The images below show the Antarctic ozone hole on September 16 (the International Day for the Preservation of the Ozone Layer) in the years 1979, 1987, 2006, and 2011.
Stratospheric ozone is typically measured in Dobson Units (DU), which is the number of molecules required to create a layer of pure ozone 0.01 millimeters thick at a temperature of 0 degrees Celsius and an air pressure of 1 atmosphere (the pressure at the surface of the Earth). The average amount of ozone in Earth’s atmosphere is 300 Dobson Units, equivalent to a layer 3 millimeters (0.12 inches) thick — the height of 2 pennies stacked together.
In 1979 — when scientists were just coming to understand that atmospheric ozone could be depleted — the area of ozone depletion over Antarctica grew to 1.1 million square kilometers, with a minimum ozone concentration of 194 Dobson Units. In 1987, as the Montreal Protocol was being signed, the area of the hole reached 22.4 million square kilometers and ozone concentrations dropped to 109 DU. By 2006, the worst year for ozone depletion to date, the numbers were 29.6 million square kilometers and just 84 DU. By 2011, the most recent year with a complete data set, the hole stretched 26 million square kilometers and dropped to 95 DU.

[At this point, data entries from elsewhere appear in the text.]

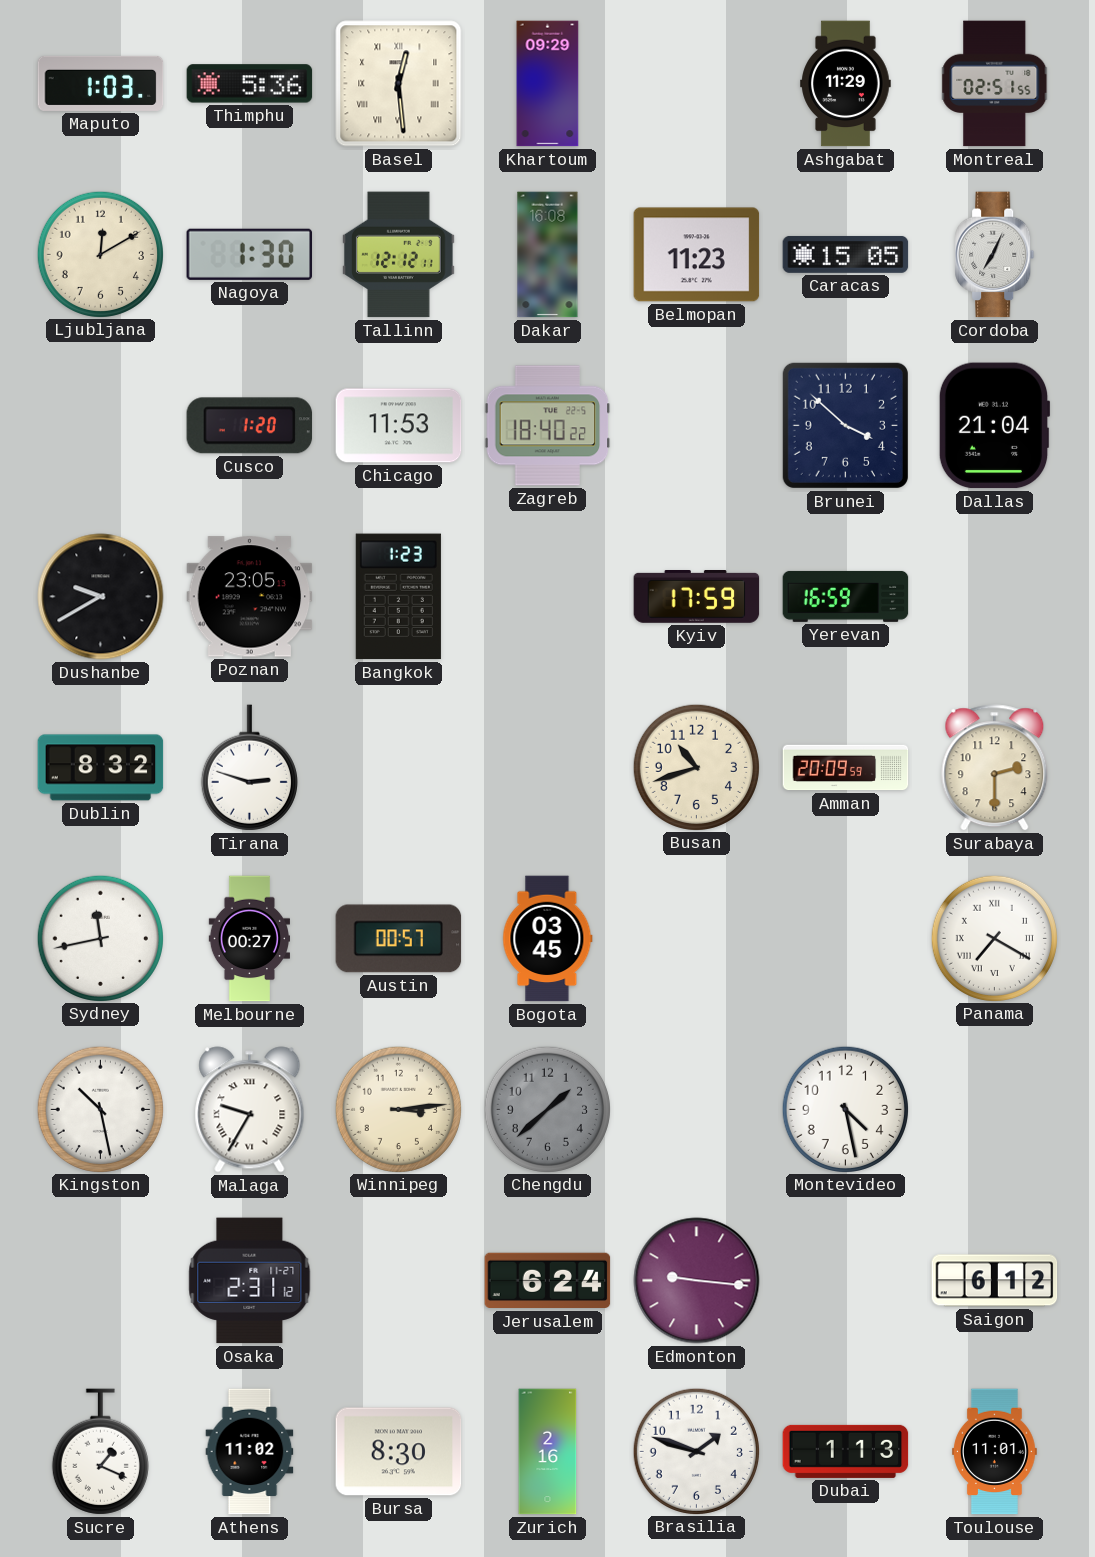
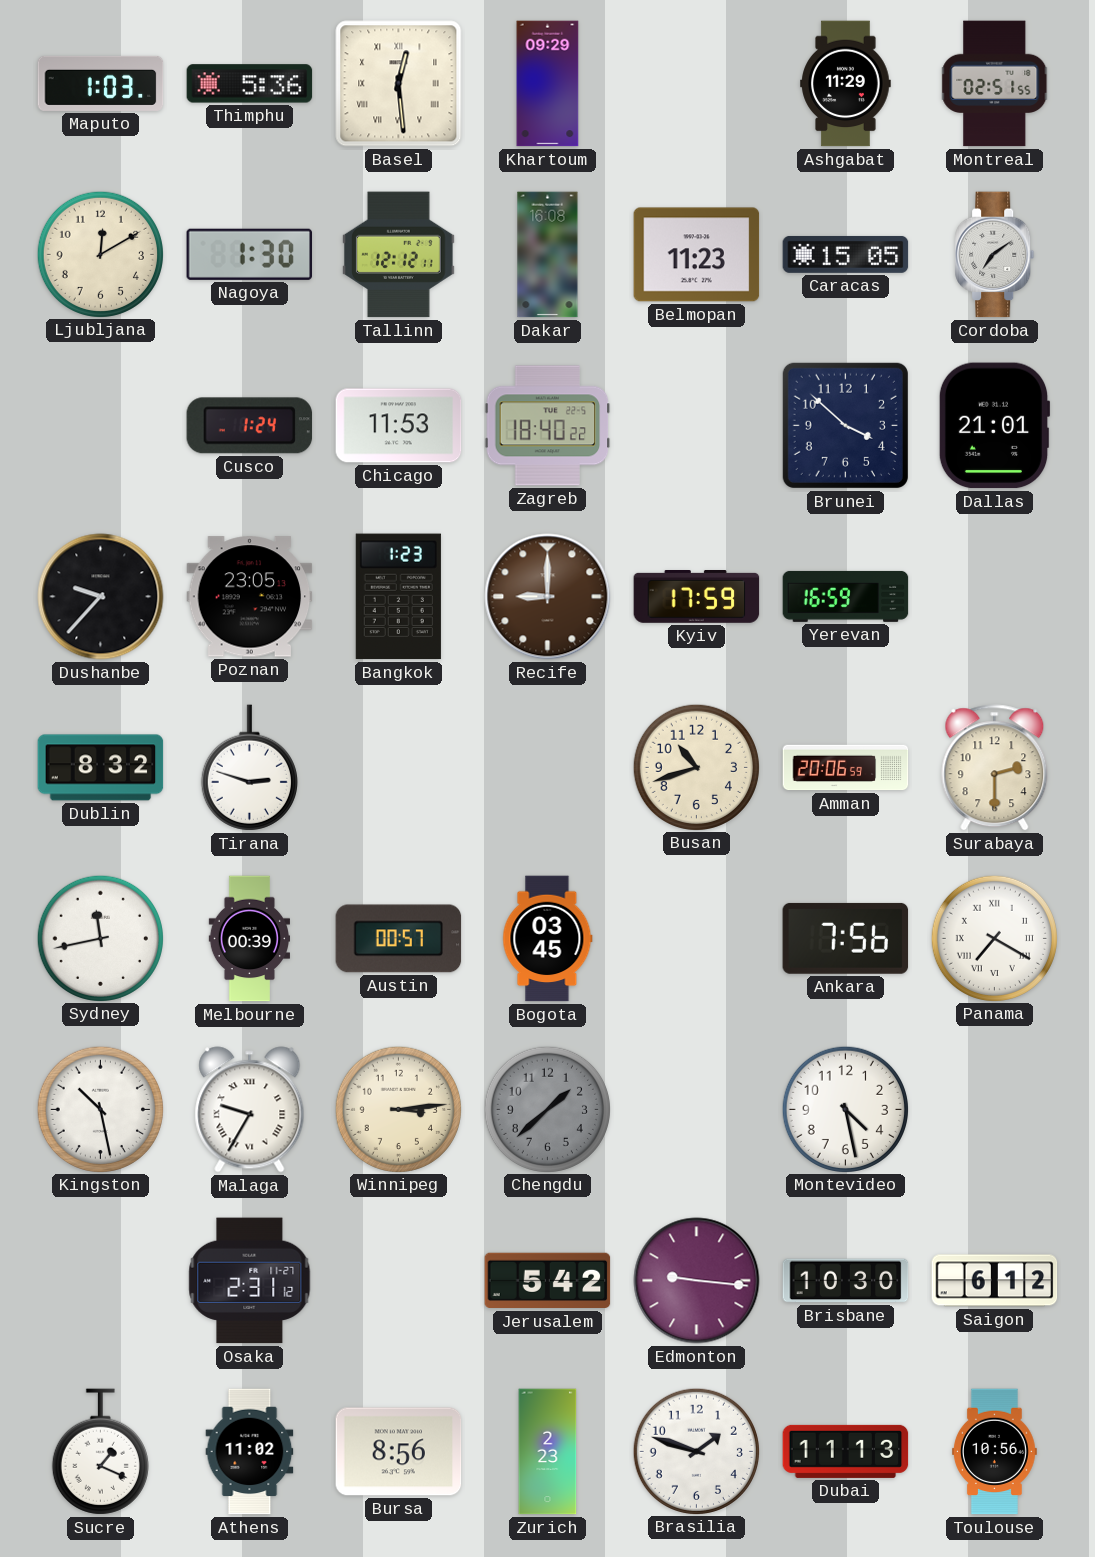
Cordoba: 7:04 -> 7:09
Cusco: 1:20 -> 1:24
Dallas: 21:04 -> 21:01
Dushanbe: 9:40 -> 9:37
Recife: none -> 9:00
Amman: 20:09 -> 20:06
Melbourne: 00:27 -> 00:39
Ankara: none -> 7:56
Jerusalem: 6:24 -> 5:42
Brisbane: none -> 10:30
Bursa: 8:30 -> 8:56
Zurich: 2:16 -> 2:23
Dubai: 1:13 -> 11:13
Toulouse: 11:01 -> 10:56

The Antarctic hole seems to be stabilizing and may be slowly recovering. The focus of scientists now is to make sure that it is healing as expected. The amount of ozone-depleting substances (ODS) in the atmosphere has stopped rising in recent years, and may actually be decreasing. Changes in the ozone hole now are not significantly driven by changes in CFCs, but instead driven by year-to-year changes in weather in the stratosphere.